What you should do
Scan the listing for the word "Sélectionner" and give the number of lines where it appears, with no other text.

-------- Records shown

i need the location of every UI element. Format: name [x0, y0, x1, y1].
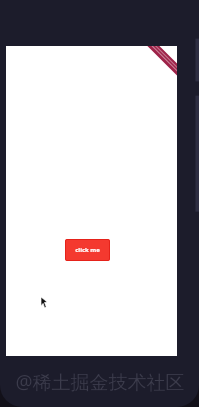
staticText: @稀土掘金技术社区 [15, 369, 185, 395]
staticText: click me [75, 246, 100, 254]
button[interactable]: click me [65, 239, 110, 261]
button[interactable]: Fork me on GitHub [137, 46, 177, 86]
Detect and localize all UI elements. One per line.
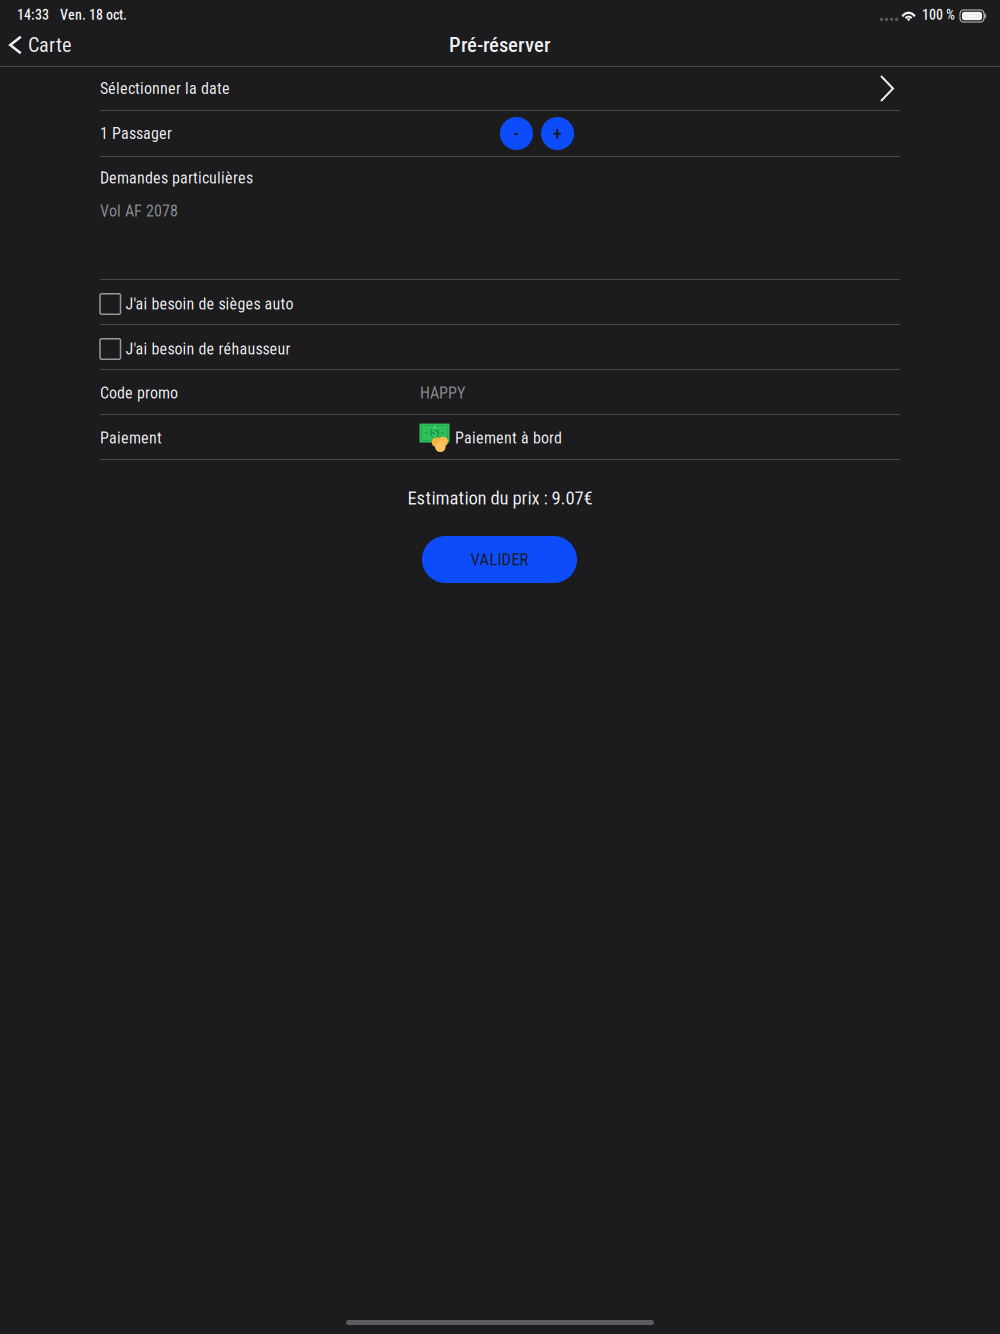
button[interactable]: Retirer un passager [500, 117, 533, 150]
staticText: Carte [28, 33, 72, 57]
staticText: - [514, 123, 520, 144]
button[interactable]: J'ai besoin de réhausseur [100, 327, 900, 371]
staticText: J'ai besoin de sièges auto [126, 295, 294, 313]
button[interactable]: Carte [0, 24, 160, 66]
staticText: Sélectionner la date [100, 79, 230, 98]
staticText: Code promo [100, 384, 178, 402]
staticText: + [553, 123, 562, 144]
button[interactable]: VALIDER [422, 536, 577, 583]
staticText: Ven. 18 oct. [60, 7, 127, 23]
button[interactable]: Ajouter un passager [541, 117, 574, 150]
staticText: 1 Passager [100, 124, 172, 143]
staticText: HAPPY [420, 384, 465, 402]
staticText: 14:33 [17, 7, 49, 23]
staticText: 100 % [922, 7, 955, 23]
staticText: VALIDER [470, 550, 528, 569]
button[interactable]: Demandes particulières [100, 168, 900, 278]
staticText: Pré-réserver [449, 33, 551, 57]
button[interactable]: Sélectionner la date [100, 67, 900, 110]
staticText: Estimation du prix : 9.07€ [408, 487, 592, 509]
staticText: Paiement à bord [455, 429, 562, 447]
button[interactable]: Paiement [100, 416, 900, 460]
staticText: Demandes particulières [100, 169, 253, 187]
button[interactable]: Code promo [100, 371, 900, 415]
button[interactable]: J'ai besoin de sièges auto [100, 282, 900, 326]
staticText: $ [432, 425, 438, 440]
staticText: J'ai besoin de réhausseur [126, 340, 290, 358]
staticText: Paiement [100, 429, 162, 447]
staticText: Vol AF 2078 [100, 202, 178, 220]
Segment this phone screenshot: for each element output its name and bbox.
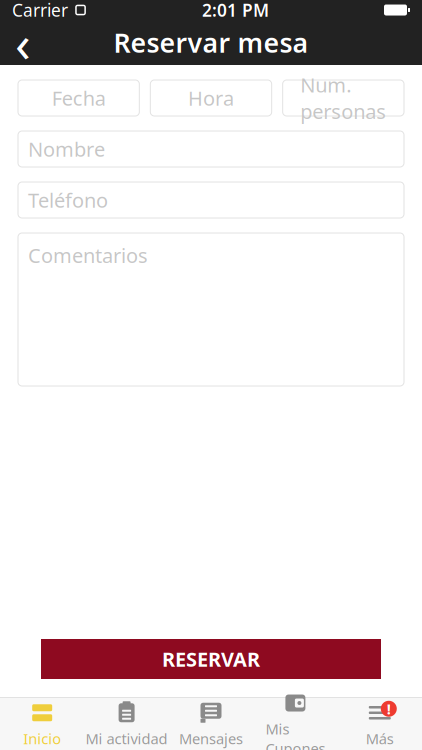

----------------

Solution to this task
2